*** Opening of Records provided ***
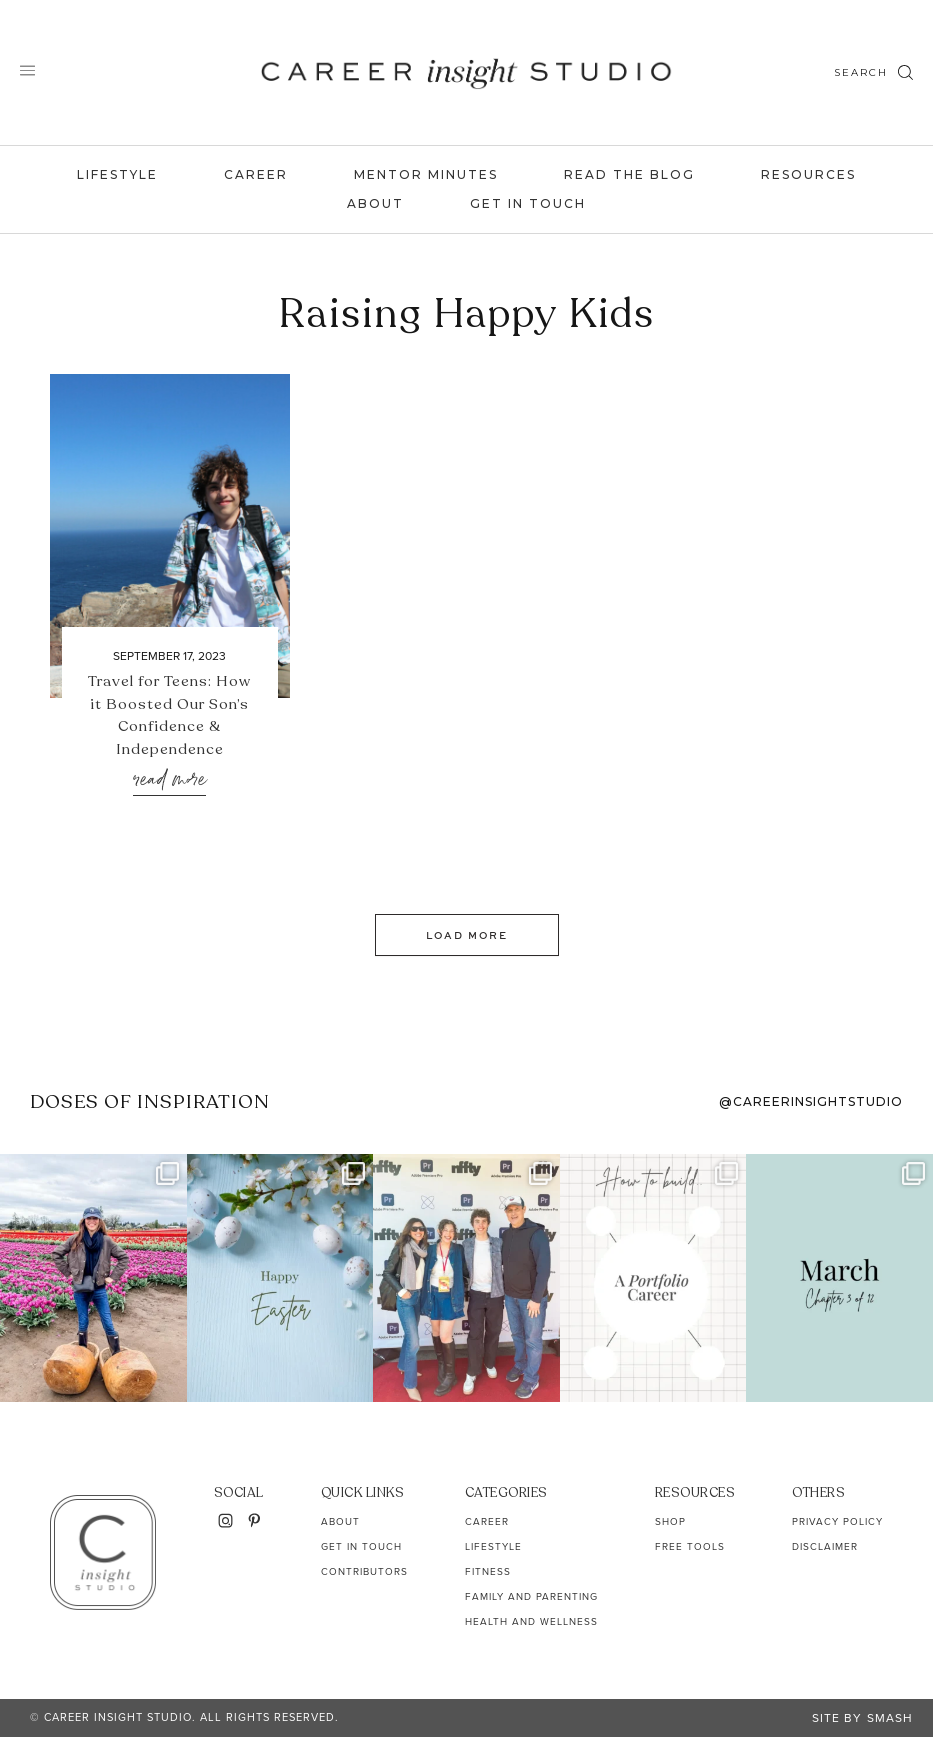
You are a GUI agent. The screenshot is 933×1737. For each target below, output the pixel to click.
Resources (808, 174)
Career (256, 174)
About (375, 203)
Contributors (364, 1571)
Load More (467, 935)
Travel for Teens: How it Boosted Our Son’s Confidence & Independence (169, 715)
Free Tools (690, 1546)
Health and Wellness (531, 1621)
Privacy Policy (837, 1521)
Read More (169, 780)
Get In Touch (528, 203)
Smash (890, 1718)
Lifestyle (117, 174)
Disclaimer (825, 1546)
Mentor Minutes (426, 174)
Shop (670, 1521)
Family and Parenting (531, 1596)
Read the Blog (629, 174)
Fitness (488, 1571)
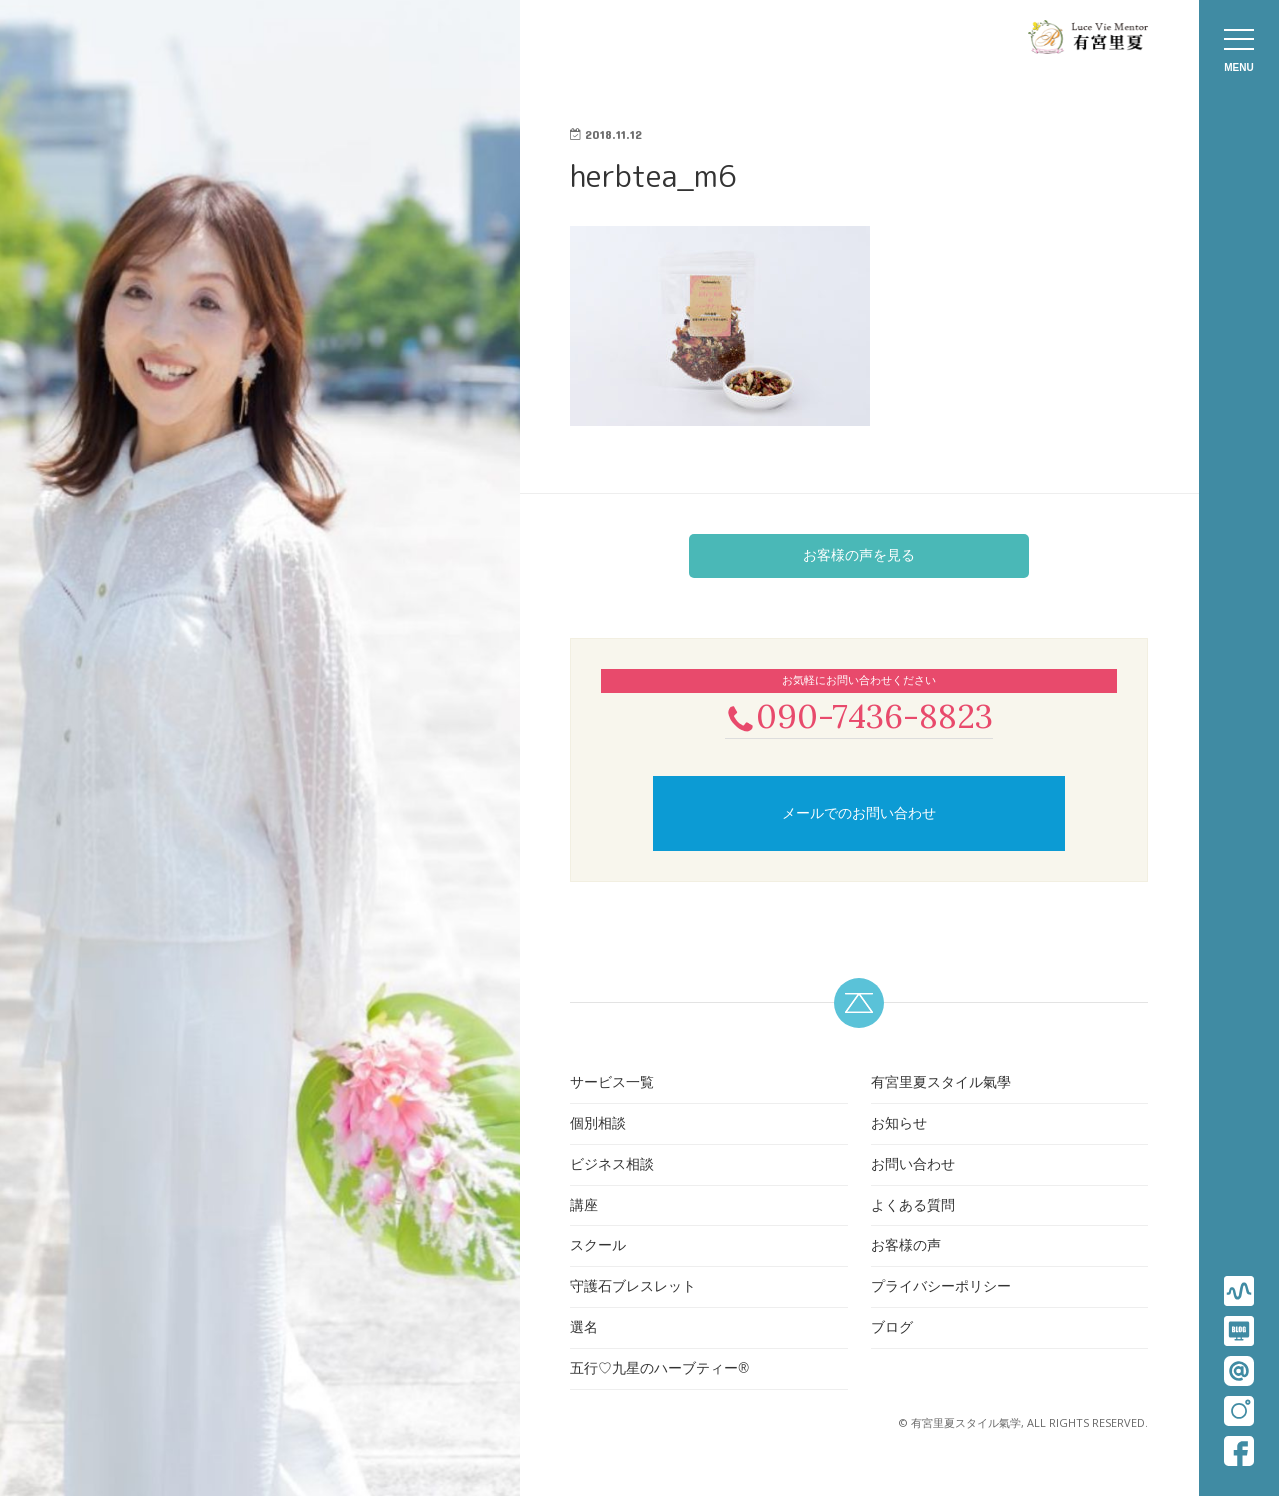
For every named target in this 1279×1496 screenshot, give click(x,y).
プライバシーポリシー (941, 1288)
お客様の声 (906, 1248)
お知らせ (899, 1125)
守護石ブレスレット (633, 1288)
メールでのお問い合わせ (859, 815)
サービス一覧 (612, 1084)
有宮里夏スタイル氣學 (941, 1084)
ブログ (892, 1329)
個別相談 (598, 1125)
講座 (584, 1207)
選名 (584, 1329)
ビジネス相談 (612, 1166)
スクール (598, 1248)
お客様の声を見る (859, 555)
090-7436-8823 (859, 716)
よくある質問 (913, 1207)
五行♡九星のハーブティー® (659, 1370)
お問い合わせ (913, 1166)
*** Close of Records provided ***
What the task requires: An exact, image-free transcription of all the records above is needed.

Answer to the exercise:
You are a GUI agent. The screenshot is 933×1737. For each target below, output the pixel to click.
Resources (808, 174)
Career (256, 174)
About (375, 203)
Contributors (364, 1571)
Load More (467, 935)
Travel for Teens: How it Boosted Our Son’s Confidence & Independence (169, 715)
Free Tools (690, 1546)
Health and Wellness (531, 1621)
Privacy Policy (837, 1521)
Read More (169, 780)
Get In Touch (528, 203)
Smash (890, 1718)
Lifestyle (117, 174)
Disclaimer (825, 1546)
Mentor Minutes (426, 174)
Shop (670, 1521)
Family and Parenting (531, 1596)
Read the Blog (629, 174)
Fitness (488, 1571)
For every named target in this 1279×1496 screenshot, give click(x,y).
プライバシーポリシー (941, 1288)
お客様の声 (906, 1248)
お知らせ (899, 1125)
守護石ブレスレット (633, 1288)
メールでのお問い合わせ (859, 815)
サービス一覧 (612, 1084)
有宮里夏スタイル氣學 (941, 1084)
ブログ (892, 1329)
個別相談 (598, 1125)
講座 (584, 1207)
選名 (584, 1329)
ビジネス相談 (612, 1166)
スクール (598, 1248)
お客様の声を見る (859, 555)
090-7436-8823 (859, 716)
よくある質問 (913, 1207)
五行♡九星のハーブティー® (659, 1370)
お問い合わせ (913, 1166)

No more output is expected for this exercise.